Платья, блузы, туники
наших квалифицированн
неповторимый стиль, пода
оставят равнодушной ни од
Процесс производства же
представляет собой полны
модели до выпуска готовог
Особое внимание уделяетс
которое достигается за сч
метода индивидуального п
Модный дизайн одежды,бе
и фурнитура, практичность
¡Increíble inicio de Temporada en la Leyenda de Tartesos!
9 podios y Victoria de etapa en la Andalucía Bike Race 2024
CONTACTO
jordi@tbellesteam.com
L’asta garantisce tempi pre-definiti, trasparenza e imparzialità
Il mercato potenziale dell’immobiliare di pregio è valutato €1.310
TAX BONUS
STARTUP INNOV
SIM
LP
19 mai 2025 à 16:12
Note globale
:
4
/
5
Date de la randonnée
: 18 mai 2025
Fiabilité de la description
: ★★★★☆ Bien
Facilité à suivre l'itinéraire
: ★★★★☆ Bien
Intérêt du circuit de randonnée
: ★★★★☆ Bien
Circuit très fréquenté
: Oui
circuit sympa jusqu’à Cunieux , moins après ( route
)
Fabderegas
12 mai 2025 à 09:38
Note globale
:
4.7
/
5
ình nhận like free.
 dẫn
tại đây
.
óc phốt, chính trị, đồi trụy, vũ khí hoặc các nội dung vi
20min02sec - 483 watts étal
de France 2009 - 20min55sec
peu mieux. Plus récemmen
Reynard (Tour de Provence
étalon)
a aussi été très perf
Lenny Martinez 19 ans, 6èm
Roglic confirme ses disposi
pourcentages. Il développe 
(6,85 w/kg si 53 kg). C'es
■ ■ ■ ■ ■
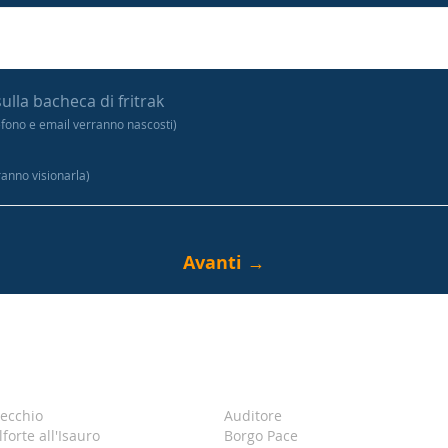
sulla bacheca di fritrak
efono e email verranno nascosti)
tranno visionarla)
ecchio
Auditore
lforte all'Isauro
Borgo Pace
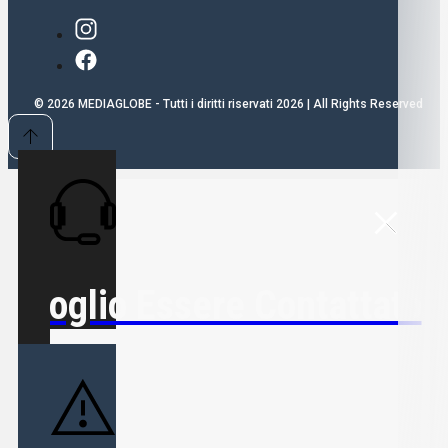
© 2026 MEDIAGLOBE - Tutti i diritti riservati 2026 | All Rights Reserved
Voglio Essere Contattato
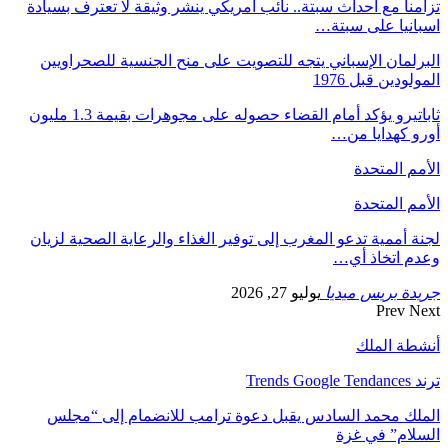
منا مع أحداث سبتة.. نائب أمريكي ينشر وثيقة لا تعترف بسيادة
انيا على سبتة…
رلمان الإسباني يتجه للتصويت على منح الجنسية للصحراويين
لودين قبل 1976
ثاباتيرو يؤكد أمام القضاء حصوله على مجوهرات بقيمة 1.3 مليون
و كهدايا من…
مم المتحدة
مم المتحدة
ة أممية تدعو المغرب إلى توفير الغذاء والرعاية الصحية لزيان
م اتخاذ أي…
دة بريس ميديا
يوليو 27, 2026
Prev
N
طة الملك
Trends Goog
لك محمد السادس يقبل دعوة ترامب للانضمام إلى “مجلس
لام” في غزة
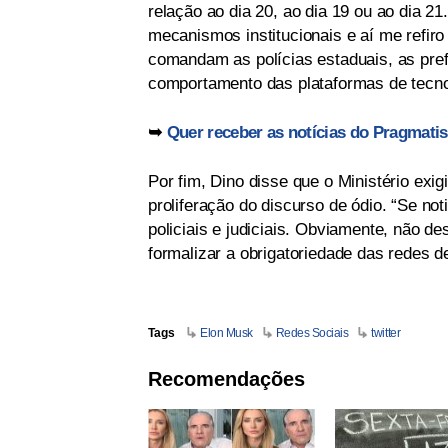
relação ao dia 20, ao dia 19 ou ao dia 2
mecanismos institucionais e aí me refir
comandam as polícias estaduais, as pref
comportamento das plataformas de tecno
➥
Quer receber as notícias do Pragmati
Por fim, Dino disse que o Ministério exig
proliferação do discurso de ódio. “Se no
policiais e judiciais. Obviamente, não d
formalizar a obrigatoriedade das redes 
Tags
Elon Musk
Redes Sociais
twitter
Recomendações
■ ■ ■ ■ ■
YOUR GOAL: Every line from the data above that contains "très" must appear in the answer.

OUTPUT FOR THIS TASK:
Circuit très fréquenté
a aussi été très perf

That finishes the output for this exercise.